Andy Vilk
- Born: Andrew Vilk 11 June 1981 (age 45) Hammersmith, London, England
- Height: 5 ft 11 in (1.80 m)
- Weight: 15 st 5 lb (215 lb; 98 kg)
- School: The Oratory School
- University: Loughborough University

Rugby union career
- Position(s): Centre, Wing
- Current team: Calvisano

Senior career
- Years: Team / Apps / (Points)
- 2000–2003: Loughborough
- 2003–2006: Northampton / 21 / (5)
- 2006–2008: Sale Sharks / 5 / (5)
- 2008–2011: Treviso / 52 / (52)
- 2011–2012: Rugby Lions / 21 / (50)
- 2012–2014: Calvisano / 35 / (50)

National sevens team
- Years: Team /  / Comps
- 2005–2012: England 7s

Coaching career
- Years: Team
- 2014–: Italy 7s
- Medal record
Men's rugby sevens
Representing England
Commonwealth Games
| Silver medal – second place | 2006 Melbourne | Team competition |

= Andy Vilk =

English rugby union player

Andrew Vilk (born 11 June 1981) is the responsabile tecnico ‘head coach’ of rugby 7s national side for Italy.
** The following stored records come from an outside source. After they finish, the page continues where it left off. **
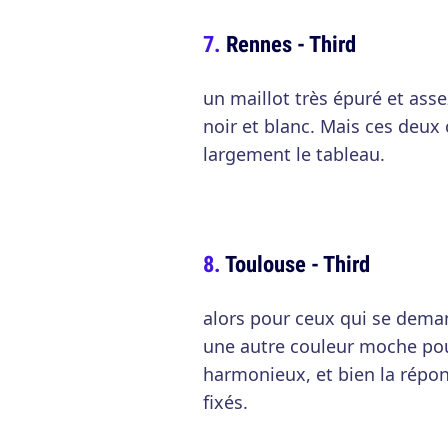
Rennes - Third
un maillot très épuré et ass
noir et blanc. Mais ces deux 
largement le tableau.
Toulouse - Third
alors pour ceux qui se dema
une autre couleur moche po
harmonieux, et bien la répon
fixés.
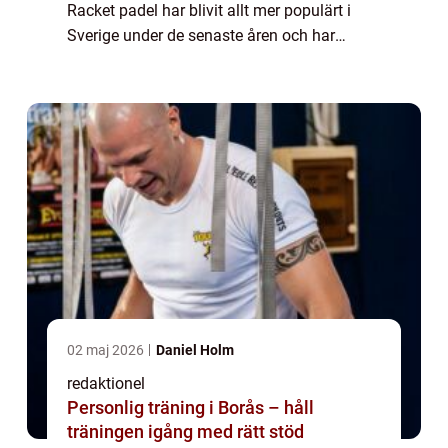
Racket padel har blivit allt mer populärt i
Sverige under de senaste åren och har
lockat många privatpersoner att prova på
denna spännande racketsport. I denna
artikel ...
02 maj 2026
Daniel Holm
redaktionel
Personlig träning i Borås – håll
träningen igång med rätt stöd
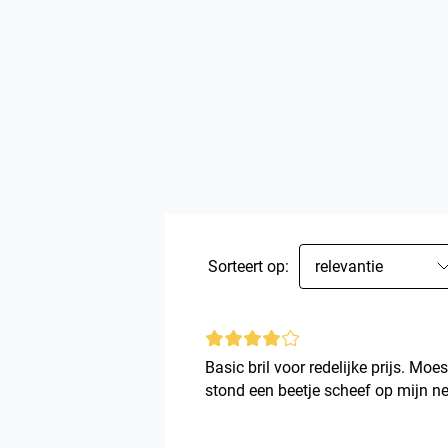
Sorteert op:
relevantie
Basic bril voor redelijke prijs. Moes
stond een beetje scheef op mijn n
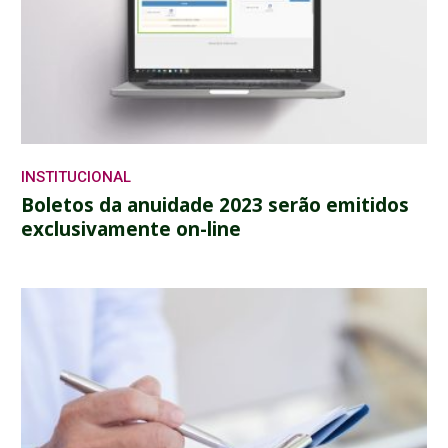
INSTITUCIONAL
Boletos da anuidade 2023 serão emitidos
exclusivamente on-line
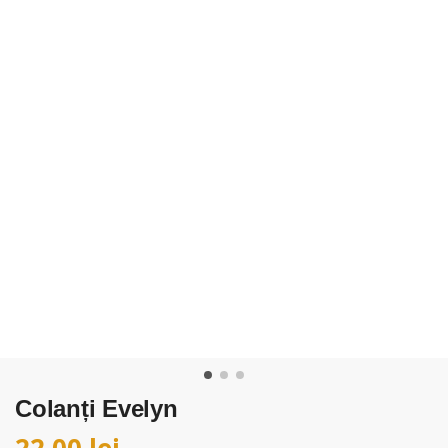
Colanți Evelyn
22,00
lei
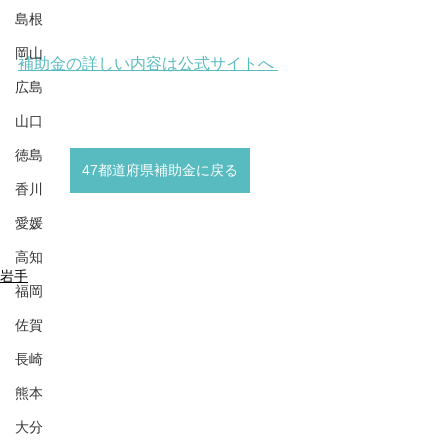
島根
岡山
補助金の詳しい内容は公式サイトへ 
広島
山口
徳島
47都道府県補助金に戻る
香川
愛媛
高知
岩手
福岡
佐賀
長崎
熊本
大分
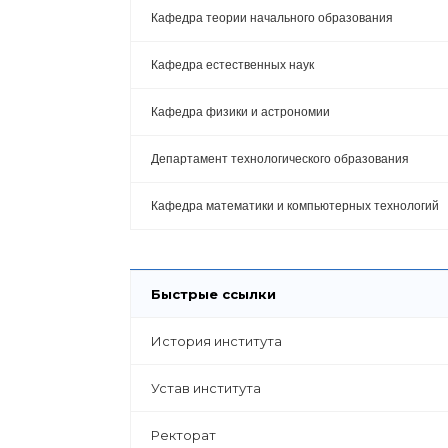
Кафедра теории начального образования
Кафедра естественных наук
Кафедра физики и астрономии
Департамент технологического образования
Кафедра математики и компьютерных технологий
Быстрые ссылки
История института
Устав института
Ректорат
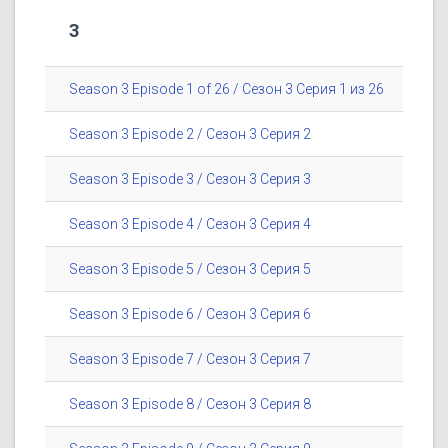
3
Season 3 Episode 1 of 26 / Сезон 3 Серия 1 из 26
Season 3 Episode 2 / Сезон 3 Серия 2
Season 3 Episode 3 / Сезон 3 Серия 3
Season 3 Episode 4 / Сезон 3 Серия 4
Season 3 Episode 5 / Сезон 3 Серия 5
Season 3 Episode 6 / Сезон 3 Серия 6
Season 3 Episode 7 / Сезон 3 Серия 7
Season 3 Episode 8 / Сезон 3 Серия 8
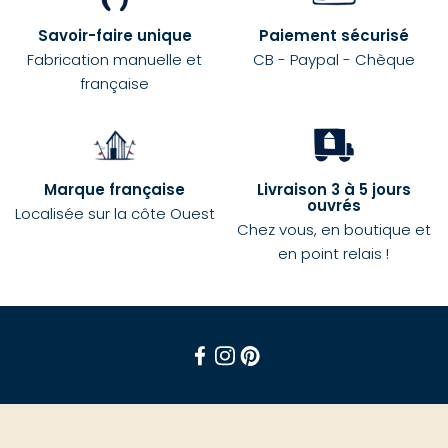
Savoir-faire unique
Paiement sécurisé
Fabrication manuelle et
CB - Paypal - Chèque
française
Marque française
Livraison 3 à 5 jours
ouvrés
Localisée sur la côte Ouest
Chez vous, en boutique et
en point relais !
Facebook
Instagram
Pinterest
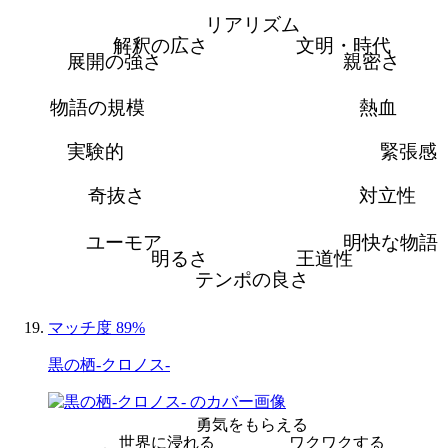
リアリズム
解釈の広さ
文明・時代
展開の強さ
親密さ
物語の規模
熱血
実験的
緊張感
奇抜さ
対立性
ユーモア
明快な物語
明るさ
王道性
テンポの良さ
マッチ度 89%
黒の栖-クロノス-
勇気をもらえる
世界に浸れる
ワクワクする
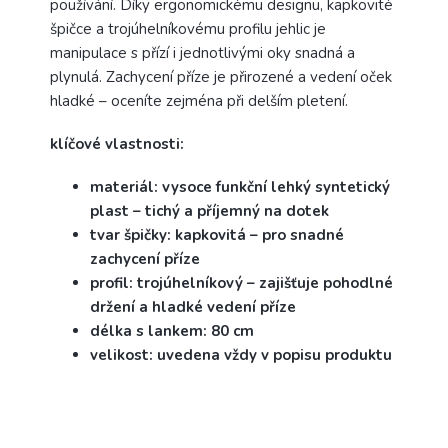
používání. Díky ergonomickému designu, kapkovité
špičce a trojúhelníkovému profilu jehlic je
manipulace s přízí i jednotlivými oky snadná a
plynulá. Zachycení příze je přirozené a vedení oček
hladké – oceníte zejména při delším pletení.
klíčové vlastnosti:
materiál: vysoce funkční lehký syntetický
plast – tichý a příjemný na dotek
tvar špičky: kapkovitá – pro snadné
zachycení příze
profil: trojúhelníkový – zajišťuje pohodlné
držení a hladké vedení příze
délka s lankem: 80 cm
velikost: uvedena vždy v popisu produktu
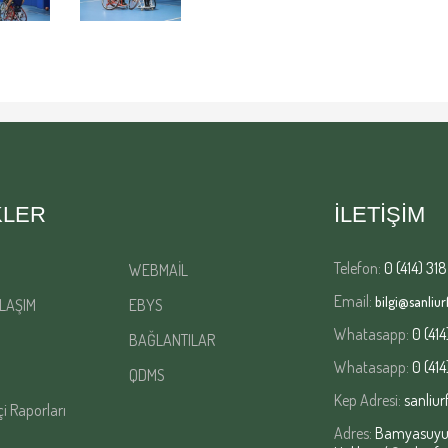
KLER
İLETİŞİM
Telefon:
0 (414) 318
WEBMAİL
Email:
bilgi@sanliurf
LAŞIM
EBYS
Whatasapp:
0 (414
BAĞLANTILAR
Whatasapp:
0 (414
QDMS
Kep Adresi:
sanliur
çi Raporları
Adres:
Bamyasuyu M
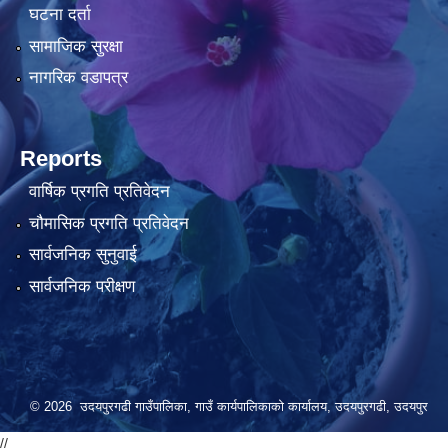
घटना दर्ता
सामाजिक सुरक्षा
नागरिक वडापत्र
Reports
वार्षिक प्रगति प्रतिवेदन
चौमासिक प्रगति प्रतिवेदन
सार्वजनिक सुनुवाई
सार्वजनिक परीक्षण
© 2026 उदयपुरगढी गाउँपालिका, गाउँ कार्यपालिकाको कार्यालय, उदयपुरगढी, उदयपुर
//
A rugby union player who played at centre for Calvisano. He played in the forwards for England Sevens and captained the side in Hong Kong. He has played for Sale Sharks and Northampton Saints. He is a strong and powerful runner.

==Early life==
Vilk was born in Hammersmith, London. His parents moved to Goring-On-Thames when he was very young. He was educated at The Oratory School, near Reading, where he played both rugby and soccer until he was 17. At 18 he spent a year in New Zealand aiding the Physical Education department at Tauranga Boys' College and mentoring children with learning difficulties, primarily helping develop reading skills. He returned to take a Geography degree at Loughborough University and came under the gaze of mentor Alan Buzza.

==Playing career==

===Professional===
For the 2003/04 season, Vilk joined Northampton Saints Senior Academy from Loughborough University, when he was the leading try scorer in the Northern Conference of the Zurich A League. He also made his first team debut against Rotherham that season. In 2006 he transferred to Sale Sharks.
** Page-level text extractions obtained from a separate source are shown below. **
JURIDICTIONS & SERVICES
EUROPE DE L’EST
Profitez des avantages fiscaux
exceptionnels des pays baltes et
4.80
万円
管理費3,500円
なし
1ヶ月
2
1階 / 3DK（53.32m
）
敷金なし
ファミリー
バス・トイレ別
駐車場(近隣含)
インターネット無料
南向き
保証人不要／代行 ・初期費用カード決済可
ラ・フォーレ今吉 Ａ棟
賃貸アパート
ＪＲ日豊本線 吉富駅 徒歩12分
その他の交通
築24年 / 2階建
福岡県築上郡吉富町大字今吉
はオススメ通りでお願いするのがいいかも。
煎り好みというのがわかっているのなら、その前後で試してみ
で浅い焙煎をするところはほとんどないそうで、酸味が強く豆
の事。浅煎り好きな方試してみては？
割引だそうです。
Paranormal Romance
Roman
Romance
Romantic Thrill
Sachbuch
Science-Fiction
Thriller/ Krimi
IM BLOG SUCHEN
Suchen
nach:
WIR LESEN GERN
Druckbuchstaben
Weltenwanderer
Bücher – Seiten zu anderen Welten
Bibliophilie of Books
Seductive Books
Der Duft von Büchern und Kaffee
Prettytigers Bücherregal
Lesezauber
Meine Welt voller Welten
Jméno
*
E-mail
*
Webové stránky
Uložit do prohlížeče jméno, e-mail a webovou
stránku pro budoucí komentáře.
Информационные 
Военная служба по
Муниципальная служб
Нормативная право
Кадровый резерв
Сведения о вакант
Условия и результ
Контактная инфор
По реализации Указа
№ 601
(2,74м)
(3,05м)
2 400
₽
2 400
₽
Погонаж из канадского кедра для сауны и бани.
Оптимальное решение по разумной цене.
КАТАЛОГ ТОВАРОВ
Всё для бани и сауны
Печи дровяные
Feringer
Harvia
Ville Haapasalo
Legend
Vilk joined Benetton Treviso from Sale Sharks in 2008. With Benetton Treviso he won Italian Super 10 titles in both 2008/09 and 2009/10. Vilk scored the opening try of the 2008/09 final at Rome's Stadio Flaminio which Benetton went on to win 29–20. In the 2009/10 final Vilk scored the only try, securing the Man of the Match award in a game Benetton won 16–12.

Vilk played in 16 Heineken Cup matches in his three seasons with Benetton Treviso (starting 15 and coming off the bench in 1).

Vilk wrote a weekly column for Rugby Times magazine and Sportpost.com on life and rugby in Italy, and regularly contributed to Absolute Radio's Rock and Roll Sports podcast.

In July 2011, Vilk joined Rugby Lions on a free transfer, and was subsequently appointed captain. He led the Lions to the title in his first season, which they won with two games remaining winning every match in the process. In an interview with the Rugby Advertiser, Vilk said "This has been a fantastic squad who have come together so well and achieved fantastic results."

Due to the downturn in financial fortunes at the Lions, Vilk returned to Italy in July 2012, to join Calvisano. He was the team's second highest try scorer during the 2012/13 campaign and helped them reach the playoff semi-finals. He continues to play for them in the 2013/14 season.

===England Sevens===
In February 2005, Vilk made his England Sevens debut in Wellington and was a member of the winning side at the 2006 Hong Kong Sevens, he also won a Commonwealth medal (silver) at Melbourne. He has also been a member of winning sides at tournaments in Dubai, Los Angeles and Wellington in the IRB World Sevens Series. He has played 32 tournaments for England (26 consecutive): 30 IRB World Sevens Series Tournaments, 1 Commonwealth Games and the Rugby Sevens World Cup in Dubai 2009.

Vilk was the captain of the England Sevens team in the 2007–2008 world series, and beat New Zealand for the first time in four years in the London leg of the 7's series. The following week the England side reached the final of the Edinburgh leg of the 7's series.

Vilk's fine form for the Lions earned him a recall to the England Sevens set-up, as he was selected for the squad to prepare for the final two legs of the 2012 Sevens World Series. He was subsequently selected for the team for the Twickenham leg of the World Sevens Series.

==Coaching==
In May 2013, Vilk took up position as Head Coach of the Italy national rugby sevens team. In his first season in charge he took the team to the final of the World Rugby Sevens Series Qualifier tournament at the 2013 Hong Kong Sevens where they lost to Japan.